GREENSBORO — Right now, Will Jones is a real coach in a virtual world.
Jones has been N.C. A&T basketball’s interim head coach since late December, taking over when Jay Joyner was suspended for reasons no one at the university will discuss other than to call it “an ongoing personnel matter.”
Under Jones, the Aggies went 14-5, finished second in the MEAC (12-4) and saw their season abruptly cut short by the coronavirus pandemic after a quarterfinal victory in the MEAC Tournament.
Jones was voted the MEAC’s coach of the year.
But he still has an interim tag.
You’d think that would make recruiting difficult, even before the pandemic. Yet this week, A&T has been announcing a five-player recruiting class one piece at a time on social media.

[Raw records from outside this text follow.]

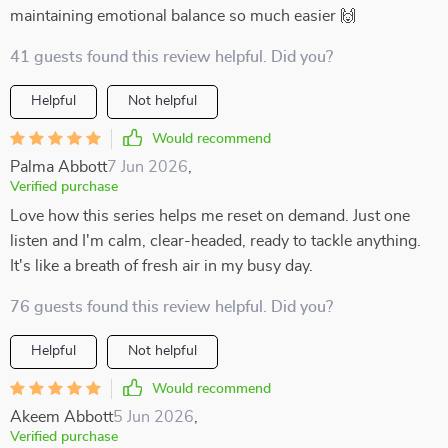
maintaining emotional balance so much easier 🙌
41 guests found this review helpful. Did you?
Helpful
Not helpful
Would recommend
Palma Abbott
7 Jun 2026
,
Verified purchase
Love how this series helps me reset on demand. Just one
listen and I'm calm, clear-headed, ready to tackle anything.
It's like a breath of fresh air in my busy day.
76 guests found this review helpful. Did you?
Helpful
Not helpful
Would recommend
Akeem Abbott
5 Jun 2026
,
Verified purchase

“I haven’t had any issues with the interim tag, man,” Jones said by phone from his home. “One of the things that’s a testament to what we’ve done since December is we haven’t had anybody want to leave the program. We haven’t had a bunch of guys in the transfer portal. From the outside looking in, you can see we ended on a strong note and there’s no issues around the program.
“Because a lot of times when you have an interim coach, there’s something lacking. Either you didn’t win a lot of games, or the program’s not in a good place, or the players are unhappy. You have questions from the outside. But with our situation, guys are looking in at it and seeing how fun things were, see our record, see success.”
True. A&T was back in the MEAC semifinals when the season stopped, and the Aggies landed both point guard Kam Langley and forward Ron Jackson on the All-MEAC first team.
The Aggies also led the league in home attendance by a wide margin.
All that has helped Jones recruit.
“The virus has definitely put some schools behind,” Jones said. “We were blessed to already be on some (recruits) before everything shut down. Once things shut down, if you’re trying to establish relationships with kids that you’ve never had dealings with before, then it’s really tough. What we’ve been doing is a lot of Zoom meetings, and those turn into virtual official visits. We try to let (recruits) meet people through Zoom, whether it be our academic people or our athletics director. We try to give them a snapshot of what campus looks like. You give them as much information as possible.”
In the end, Jones said, it comes down to trust.
Recruits aren’t able to visit campus. But Jones and his coaches aren’t able spend time with those recruits on those canceled visits, either.
“It comes down to relationships,” Jones said. “… I tell them, ‘I’m trusting you, trusting your character.’ And the player is trusting me, that I have his best interests at heart. So it ends up being a trade-off. And trust, for me, is the biggest thing we’re talking about with our recruits. ‘Hey, man, listen. I’ve seen enough of the basketball and talked to as many people as I can around your circle. They all say you’re a good person. I want to invite you into our program because you’re a good person.’ That’s the basis of what we’ve been doing as a staff.”
The result has been a class led by point guard Blake Harris, a transfer from N.C. State who arrives with two years of eligibility remaining. The 6-foot-3 Harris sat out last season after playing 30 games off the bench as a sophomore for the Wolfpack in 2018-19.
A&T also adds 6-3 combo guard Milton Matthews, a high school player from the Washington D.C. suburbs, and two junior college players, 6-8 power forward Quentin Jones and 6-5 small forward Jeremy Robinson. Tyler Jones, a 6-8 shot blocker from Md.-Eastern Shore, will sit out this year as a transfer.
“We addressed some needs, and we may not quite be done at this point,” Jones said. “… Character is what it’s all about. If you have a bunch of talented players, but they don’t care for each other, they just think it’s all about them and don’t have the mindset that we’re all in this together, man, it’s not going to work. You might win some games. But you’re not going to reach your full potential. Because when things get hard, they’re not going to bind together as one.”
And so Will Jones moves ahead, the interim tag still there, as A&T sorts out its basketball future.
“From my perspective, everything’s a go,” Jones said. “That’s how I address the day every day. Earl (Hilton, A&T’s athletics director) told me to take control of the program, and that’s what I do. He hasn’t limited me from doing anything, from scheduling, from recruiting, from academics. Until they tell me otherwise, I’m in charge.”